Getting back to the woman’s question about the
practical aspects of a small tight group getting together after a disaster, what
else can go wrong with the “group” that plans to get together? For one thing, the ability to spring into
action after an emergency requires the maintenance of physical fitness, and
requires at least some level of economic autonomy, and knowing how to live
one’s life so that you are, in fact, able to rise to the occasion of a severe
emergency. The concept of such a survival
group is not a passive concept. In order
to be viable, it must be alive, dynamic, and involve regular training of some
sort.
So, as a practical matter that I have observed in
smaller groups, there is the fact that people like to pick-off the leader, and
endlessly criticize. I have watched
countless “leaders” whose job ended up being fending off and defending the
countless criticisms Then the members of
the presumed “survival group” form groups and clash among themselves, akin to
“The Lord of the Flies.” Then some get
girlfriends or boyfriends, and they go off into their own world, fending for
themselves in the society at large, just trying to seek whatever goal it is
that anyone seeks in life.
These are just a few of the reasons why “groups” don’t
stay together, and it’s especially pertinent with a group that is expecting an
end-of-the-world event in a way that may never actually happen.

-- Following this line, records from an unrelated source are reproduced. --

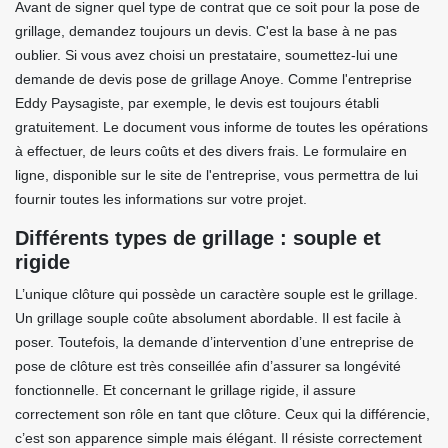
Avant de signer quel type de contrat que ce soit pour la pose de
grillage, demandez toujours un devis. C'est la base à ne pas
oublier. Si vous avez choisi un prestataire, soumettez-lui une
demande de devis pose de grillage Anoye. Comme l'entreprise
Eddy Paysagiste, par exemple, le devis est toujours établi
gratuitement. Le document vous informe de toutes les opérations
à effectuer, de leurs coûts et des divers frais. Le formulaire en
ligne, disponible sur le site de l'entreprise, vous permettra de lui
fournir toutes les informations sur votre projet.
Différents types de grillage : souple et
rigide
L’unique clôture qui possède un caractère souple est le grillage.
Un grillage souple coûte absolument abordable. Il est facile à
poser. Toutefois, la demande d’intervention d’une entreprise de
pose de clôture est très conseillée afin d’assurer sa longévité
fonctionnelle. Et concernant le grillage rigide, il assure
correctement son rôle en tant que clôture. Ceux qui la différencie,
c’est son apparence simple mais élégant. Il résiste correctement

The constant challenges that everyone faces in life
requires a never-ending series of choices and changes. Our lives never remain static, and the things
that happen in society can always leave us guessing. The idea that we should spend a major, or a
large, portion of our time and resources on how we’re going to “start over” in
the event of a world-changing cataclysm is some thing that should be put into
perspective.
We can’t predict the future, but learning new
self-reliance skills will always serve you well, and those of your friends and
associates who are of like-mind. But
assuming you survive an event like a comet hitting the earth, or a major tidal
wave, there’s no way that you can depend on any “group” that you might have
developed. Don’t get me wrong—organizing
and working with such a group, whether a private family group, or a more public
group such as CERT training – is a great idea.
But just remember that life is a very dynamic thing, and as long as you’re
willing to continually learn, and adapt to changing situations, you’re likely
to do well regardless who you happen to be stuck with.